Nicolson begins by describing how, inheriting the islands from his father as a young man, the islands have come to have an unusually deep meaning for him. This comes out in his painstaking reconstruction of the geological formation of the islands, of their ancient bronze and iron age settlements, and of the harsh lives of the families that lived here until large-scale economies destroyed traditional Hebridean life.

There is much sadness and anger in Nicolson's account of these changes, but also joy--joy at the richness of life in such a place, and joy that these changes have allowed Nicolson himself to experience the Shiants' beauty. The precision with which almost every inch of the islands' physical and historical identities are described is, literally, marvellous; Nicolson eschews generalities, and writes with a love of detail that is increasingly rare. Although the book is a little maudlin at times, this is only the reflection of Nicolson's own sensitivity to the place.
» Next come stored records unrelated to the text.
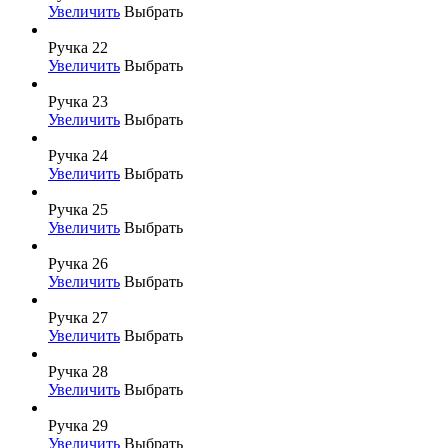
Увеличить
Выбрать
Ручка 22
Увеличить
Выбрать
Ручка 23
Увеличить
Выбрать
Ручка 24
Увеличить
Выбрать
Ручка 25
Увеличить
Выбрать
Ручка 26
Увеличить
Выбрать
Ручка 27
Увеличить
Выбрать
Ручка 28
Увеличить
Выбрать
Ручка 29
Увеличить
Выбрать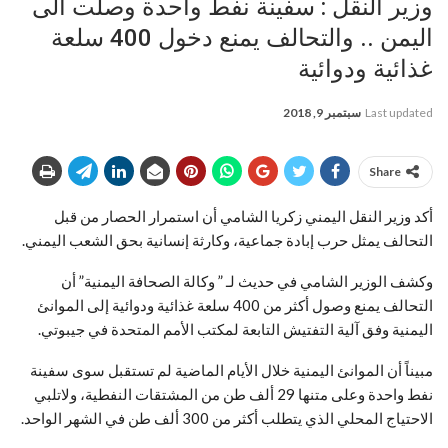
وزير النقل : سفينة نفط واحدة وصلت الى
اليمن .. والتحالف يمنع دخول 400 سلعة
غذائية ودوائية
Last updated
سبتمبر 9, 2018
Share
أكد وزير النقل اليمني زكريا الشامي أن استمرار الحصار من قبل
التحالف يمثل حرب إبادة جماعية، وكارثة إنسانية بحق الشعب اليمني.
وكشف الوزير الشامي في حديث لـ ” وكالة الصحافة اليمنية” أن
التحالف يمنع وصول أكثر من 400 سلعة غذائية ودوائية إلى الموانئ
اليمنية وفق آلية التفتيش التابعة لمكتب الأمم المتحدة في جيبوتي.
مبيناً أن الموانئ اليمنية خلال الأيام الماضية لم تستقبل سوى سفينة
نفط واحدة وعلى متنها 29 ألف طن من المشتقات النفطية، ولاتلبي
الاحتياج المحلي الذي يتطلب أكثر من 300 ألف طن في الشهر الواحد.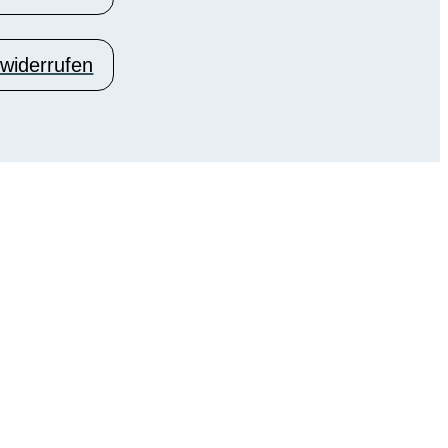
 widerrufen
The Shiants are anthropomorphised, becoming a character in their own right, proof that the tiniest place can reflect the passage of time. --Toby Green

Review
'Exceptionally well done, beautifully written, personal yet panoramic' Observer 'An extraordinarily outward-looking book! a truly passionate attention to detail!. A love-letter no one else could hope to write so well.' Sunday Telegraph 'A passionate evocation, a compression of observation and anecdote which catches you up in its intelligence as well as its enthusiasm, and fill you with homesickness for a place you've never been to.' Daily Telegraph 'Generous, exuberant and a vividly written narrative!. history, travel-writing and memoir of the best sort.' Spectator 'Sharply observed, a finely written work, one to be savoured, turned over and over like a good whisky.' Sunday Times 'Palpably exciting narrative -- lyrical, compelling, earthy, always readable, and often surprising. Nicolson's book is an adventure story with Hemingway highs and is also unselfconscious, wonderfully idiosyncratic, and, above all, beautifully written.' Literary Review 'A passionate account of the Shiants with a lyricism that brings the islands to life.' Sunday Telegraph 'He conjures the numinous spirit of the place in long, lyric stretches and weaves a vivid tapestry of people and events.' Evening Standard 'A wise, witty, enlightening, enchanting book' Times Literary Supplement 'A fine storyteller' Independent on Sunday 'Beautifully written' Time Out 'Enthralling throughout' Independent 'A passionate evocation of the Shiants which catches you up in its intelligence as well as its enthusiasm, and fills you with homesickness for a place you've never been to. Nicolson writes so well, with such modesty and deep feeling, that the book fairly sings in your hands.' Daily Telegraph

About the Author
Adam Nicolson is the author of many books on history, travel and the environment. He is winner of the Somerset Maugham Award and the British Topography Prize and lives on a farm in Sussex.


Customer Reviews

Island life at its best4
This is a stunningly-written account of Adam Nicholson's love of the islands passed to him by his father. Laden with detail, both historical and archaeological, it avoids any possible dryness by its inclusion of the human element in two forms: Nicholson himself along with friends and family; and, more importantly, those who have helped him discover - and therefore truly know - his islands. His appreciation and gratitude of all are obvious and irresistibly expressed. Descriptive passages are exactly that, eloquent and often plain beautiful. If you are a fan of emotive and well-written books, give it a try; you won't regret it. This is probably the most unorthodox love story you will ever read.

Sea Room4
The author is a self-confessed English "owner" of the Shiants, three daunting small islands in the Hebrides; the book is his attempt to convey his passion for the islands before passing them to his son when he reaches 21. Nicolson is aware of the political and social difficulties of his position and does not shrink from them; in this he is at least as open as Gavin Maxwell, with whose works this compares very favourably. He writes with passion, and with that gift of getting you to see the places he describes. The book is intriguing, delightful, eccentric; it draws you in to one man's vision of a wild and foreign part of the UK.

An excellent work5
This is a magnificent book, beautifully written with many excellent illustrations, likely to be the definitive volume on the Shiant Islands for years to come. More, it provides the benchmark for what is required for a study of all Scotland's outlying islands; all previous studies will be found wanting after this exemplary model.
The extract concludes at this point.